## Work to complete
In the listing below, start your output at the line with "19 साल बाद भी हूडा का क्रेज़" and end it after the line with "Nous avons une section spécifique pour les", copying every line exactly.

● ● ● ● ● ● ●

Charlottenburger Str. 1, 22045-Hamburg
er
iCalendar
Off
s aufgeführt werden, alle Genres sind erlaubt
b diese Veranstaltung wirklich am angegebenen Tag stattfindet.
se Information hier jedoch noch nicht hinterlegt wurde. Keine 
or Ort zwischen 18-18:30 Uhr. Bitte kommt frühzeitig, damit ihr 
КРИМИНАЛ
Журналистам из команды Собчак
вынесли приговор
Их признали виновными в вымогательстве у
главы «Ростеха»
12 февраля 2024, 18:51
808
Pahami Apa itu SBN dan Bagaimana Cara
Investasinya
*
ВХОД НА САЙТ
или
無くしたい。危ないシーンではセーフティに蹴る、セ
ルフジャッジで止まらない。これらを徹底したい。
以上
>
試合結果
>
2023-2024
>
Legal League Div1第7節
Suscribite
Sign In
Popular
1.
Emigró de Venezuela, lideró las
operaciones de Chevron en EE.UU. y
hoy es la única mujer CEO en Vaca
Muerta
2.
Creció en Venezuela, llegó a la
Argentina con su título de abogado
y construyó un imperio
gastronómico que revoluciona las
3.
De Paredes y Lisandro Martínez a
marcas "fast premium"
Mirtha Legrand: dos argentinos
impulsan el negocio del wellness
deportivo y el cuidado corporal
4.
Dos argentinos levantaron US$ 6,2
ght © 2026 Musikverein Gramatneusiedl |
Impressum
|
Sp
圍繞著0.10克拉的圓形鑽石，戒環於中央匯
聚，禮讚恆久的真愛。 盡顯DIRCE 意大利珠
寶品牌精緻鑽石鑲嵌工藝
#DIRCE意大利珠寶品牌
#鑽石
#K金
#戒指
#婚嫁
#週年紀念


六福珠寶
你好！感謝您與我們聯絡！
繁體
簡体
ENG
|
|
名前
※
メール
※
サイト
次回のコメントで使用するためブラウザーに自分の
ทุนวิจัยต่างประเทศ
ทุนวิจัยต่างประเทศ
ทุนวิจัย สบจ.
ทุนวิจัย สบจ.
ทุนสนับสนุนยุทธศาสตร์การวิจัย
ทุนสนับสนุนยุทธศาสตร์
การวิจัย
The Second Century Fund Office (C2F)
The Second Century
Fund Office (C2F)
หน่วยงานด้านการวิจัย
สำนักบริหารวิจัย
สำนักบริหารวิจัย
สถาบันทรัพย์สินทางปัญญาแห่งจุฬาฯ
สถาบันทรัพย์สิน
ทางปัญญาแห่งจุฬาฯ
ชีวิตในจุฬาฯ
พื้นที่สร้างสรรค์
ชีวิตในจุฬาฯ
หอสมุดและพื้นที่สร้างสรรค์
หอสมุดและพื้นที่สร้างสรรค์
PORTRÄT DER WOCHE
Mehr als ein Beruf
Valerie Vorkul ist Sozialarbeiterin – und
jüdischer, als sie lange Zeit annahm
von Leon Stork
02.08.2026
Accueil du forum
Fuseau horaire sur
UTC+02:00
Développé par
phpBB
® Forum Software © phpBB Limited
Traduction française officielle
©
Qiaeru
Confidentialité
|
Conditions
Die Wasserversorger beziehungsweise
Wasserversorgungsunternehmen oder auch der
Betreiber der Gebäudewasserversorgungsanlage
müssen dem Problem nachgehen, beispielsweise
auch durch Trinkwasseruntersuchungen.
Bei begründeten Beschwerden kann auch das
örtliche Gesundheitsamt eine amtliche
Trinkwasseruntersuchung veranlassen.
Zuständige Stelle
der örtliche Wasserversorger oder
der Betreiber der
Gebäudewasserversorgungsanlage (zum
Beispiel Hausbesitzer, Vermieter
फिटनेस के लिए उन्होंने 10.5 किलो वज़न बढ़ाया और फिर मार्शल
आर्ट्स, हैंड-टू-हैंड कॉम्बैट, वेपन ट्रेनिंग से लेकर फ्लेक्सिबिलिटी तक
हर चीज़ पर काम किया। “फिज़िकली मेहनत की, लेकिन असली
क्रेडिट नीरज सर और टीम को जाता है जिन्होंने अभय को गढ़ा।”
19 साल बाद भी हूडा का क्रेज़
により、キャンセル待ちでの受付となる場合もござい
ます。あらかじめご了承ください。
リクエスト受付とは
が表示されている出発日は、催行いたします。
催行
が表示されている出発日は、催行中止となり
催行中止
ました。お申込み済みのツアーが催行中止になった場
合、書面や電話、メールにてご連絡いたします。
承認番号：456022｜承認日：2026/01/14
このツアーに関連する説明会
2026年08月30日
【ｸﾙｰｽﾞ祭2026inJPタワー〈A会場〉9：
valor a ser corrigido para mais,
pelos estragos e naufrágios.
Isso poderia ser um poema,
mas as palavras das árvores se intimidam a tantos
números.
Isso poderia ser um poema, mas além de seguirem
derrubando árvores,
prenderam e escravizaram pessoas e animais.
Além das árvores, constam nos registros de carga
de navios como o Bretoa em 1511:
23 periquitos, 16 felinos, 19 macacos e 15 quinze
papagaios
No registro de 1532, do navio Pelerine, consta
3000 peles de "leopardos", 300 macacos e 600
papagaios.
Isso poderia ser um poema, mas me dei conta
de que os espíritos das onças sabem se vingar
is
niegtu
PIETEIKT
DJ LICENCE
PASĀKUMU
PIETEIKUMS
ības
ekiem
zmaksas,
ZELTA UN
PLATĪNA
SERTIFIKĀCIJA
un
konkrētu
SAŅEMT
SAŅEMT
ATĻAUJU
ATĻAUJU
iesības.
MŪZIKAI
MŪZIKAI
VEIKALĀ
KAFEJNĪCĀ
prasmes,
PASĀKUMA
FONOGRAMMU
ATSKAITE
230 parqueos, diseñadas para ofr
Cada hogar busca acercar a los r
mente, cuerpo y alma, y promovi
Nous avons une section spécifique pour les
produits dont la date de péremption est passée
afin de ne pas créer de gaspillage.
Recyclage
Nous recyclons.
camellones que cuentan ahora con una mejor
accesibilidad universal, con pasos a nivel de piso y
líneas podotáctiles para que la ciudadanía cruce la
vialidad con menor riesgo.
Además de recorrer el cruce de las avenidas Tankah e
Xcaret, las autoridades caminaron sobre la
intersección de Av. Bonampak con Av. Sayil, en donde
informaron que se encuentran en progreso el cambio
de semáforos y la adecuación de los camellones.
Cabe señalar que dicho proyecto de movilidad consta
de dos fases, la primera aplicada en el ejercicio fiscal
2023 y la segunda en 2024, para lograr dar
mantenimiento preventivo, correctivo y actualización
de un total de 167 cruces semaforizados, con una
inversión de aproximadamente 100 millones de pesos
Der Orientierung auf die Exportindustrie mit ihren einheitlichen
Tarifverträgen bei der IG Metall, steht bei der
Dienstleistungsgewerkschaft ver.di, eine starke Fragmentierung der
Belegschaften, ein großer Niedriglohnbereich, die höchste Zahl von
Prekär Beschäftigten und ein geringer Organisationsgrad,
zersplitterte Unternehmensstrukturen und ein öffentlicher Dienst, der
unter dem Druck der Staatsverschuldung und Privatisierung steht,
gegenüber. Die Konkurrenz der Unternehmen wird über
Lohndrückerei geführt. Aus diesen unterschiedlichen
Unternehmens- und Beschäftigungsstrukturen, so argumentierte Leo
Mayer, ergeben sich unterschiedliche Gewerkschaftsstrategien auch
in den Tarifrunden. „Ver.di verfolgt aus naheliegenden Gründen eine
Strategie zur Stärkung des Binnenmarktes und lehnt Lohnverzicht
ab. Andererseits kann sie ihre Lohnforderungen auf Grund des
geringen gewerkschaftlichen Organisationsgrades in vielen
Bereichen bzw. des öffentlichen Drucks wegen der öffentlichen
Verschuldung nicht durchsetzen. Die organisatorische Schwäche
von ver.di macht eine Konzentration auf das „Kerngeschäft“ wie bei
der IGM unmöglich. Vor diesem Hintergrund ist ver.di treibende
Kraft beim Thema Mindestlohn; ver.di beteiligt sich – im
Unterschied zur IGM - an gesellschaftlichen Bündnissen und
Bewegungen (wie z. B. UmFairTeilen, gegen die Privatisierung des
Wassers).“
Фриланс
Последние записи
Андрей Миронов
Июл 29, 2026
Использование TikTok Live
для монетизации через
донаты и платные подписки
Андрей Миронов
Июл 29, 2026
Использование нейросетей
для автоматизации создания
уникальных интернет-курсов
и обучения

● ● ● ● ● ● ●

## Exercise result
19 साल बाद भी हूडा का क्रेज़
により、キャンセル待ちでの受付となる場合もござい
ます。あらかじめご了承ください。
リクエスト受付とは
が表示されている出発日は、催行いたします。
催行
が表示されている出発日は、催行中止となり
催行中止
ました。お申込み済みのツアーが催行中止になった場
合、書面や電話、メールにてご連絡いたします。
承認番号：456022｜承認日：2026/01/14
このツアーに関連する説明会
2026年08月30日
【ｸﾙｰｽﾞ祭2026inJPタワー〈A会場〉9：
valor a ser corrigido para mais,
pelos estragos e naufrágios.
Isso poderia ser um poema,
mas as palavras das árvores se intimidam a tantos
números.
Isso poderia ser um poema, mas além de seguirem
derrubando árvores,
prenderam e escravizaram pessoas e animais.
Além das árvores, constam nos registros de carga
de navios como o Bretoa em 1511:
23 periquitos, 16 felinos, 19 macacos e 15 quinze
papagaios
No registro de 1532, do navio Pelerine, consta
3000 peles de "leopardos", 300 macacos e 600
papagaios.
Isso poderia ser um poema, mas me dei conta
de que os espíritos das onças sabem se vingar
is
niegtu
PIETEIKT
DJ LICENCE
PASĀKUMU
PIETEIKUMS
ības
ekiem
zmaksas,
ZELTA UN
PLATĪNA
SERTIFIKĀCIJA
un
konkrētu
SAŅEMT
SAŅEMT
ATĻAUJU
ATĻAUJU
iesības.
MŪZIKAI
MŪZIKAI
VEIKALĀ
KAFEJNĪCĀ
prasmes,
PASĀKUMA
FONOGRAMMU
ATSKAITE
230 parqueos, diseñadas para ofr
Cada hogar busca acercar a los r
mente, cuerpo y alma, y promovi
Nous avons une section spécifique pour les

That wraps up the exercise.